### Goal of the exercise
Whichever lines of the entries hold the word "septembre" should be identified and copied.

### Supplied information
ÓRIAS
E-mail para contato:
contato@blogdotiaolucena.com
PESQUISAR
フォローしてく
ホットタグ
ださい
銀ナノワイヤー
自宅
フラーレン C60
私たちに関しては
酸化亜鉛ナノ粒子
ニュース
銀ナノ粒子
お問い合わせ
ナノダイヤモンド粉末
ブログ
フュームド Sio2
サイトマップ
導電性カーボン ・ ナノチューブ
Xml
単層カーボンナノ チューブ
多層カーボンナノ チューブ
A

* * *

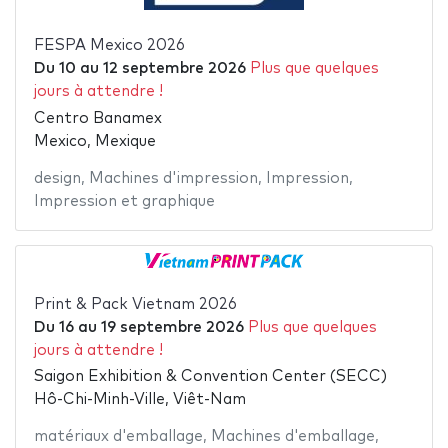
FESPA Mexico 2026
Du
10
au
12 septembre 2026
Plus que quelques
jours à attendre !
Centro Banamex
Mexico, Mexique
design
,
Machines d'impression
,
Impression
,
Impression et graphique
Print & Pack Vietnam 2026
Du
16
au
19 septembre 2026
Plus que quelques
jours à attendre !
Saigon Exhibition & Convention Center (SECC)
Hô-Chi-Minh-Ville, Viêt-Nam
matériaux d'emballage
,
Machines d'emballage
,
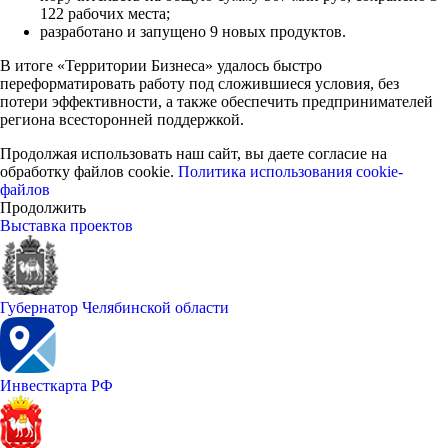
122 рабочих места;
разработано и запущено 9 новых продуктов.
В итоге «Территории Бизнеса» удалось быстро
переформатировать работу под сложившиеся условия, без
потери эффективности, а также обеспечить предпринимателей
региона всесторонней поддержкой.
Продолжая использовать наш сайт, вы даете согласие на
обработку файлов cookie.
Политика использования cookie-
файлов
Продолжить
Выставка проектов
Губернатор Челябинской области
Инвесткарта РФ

### The completed task
12 septembre 2026
19 septembre 2026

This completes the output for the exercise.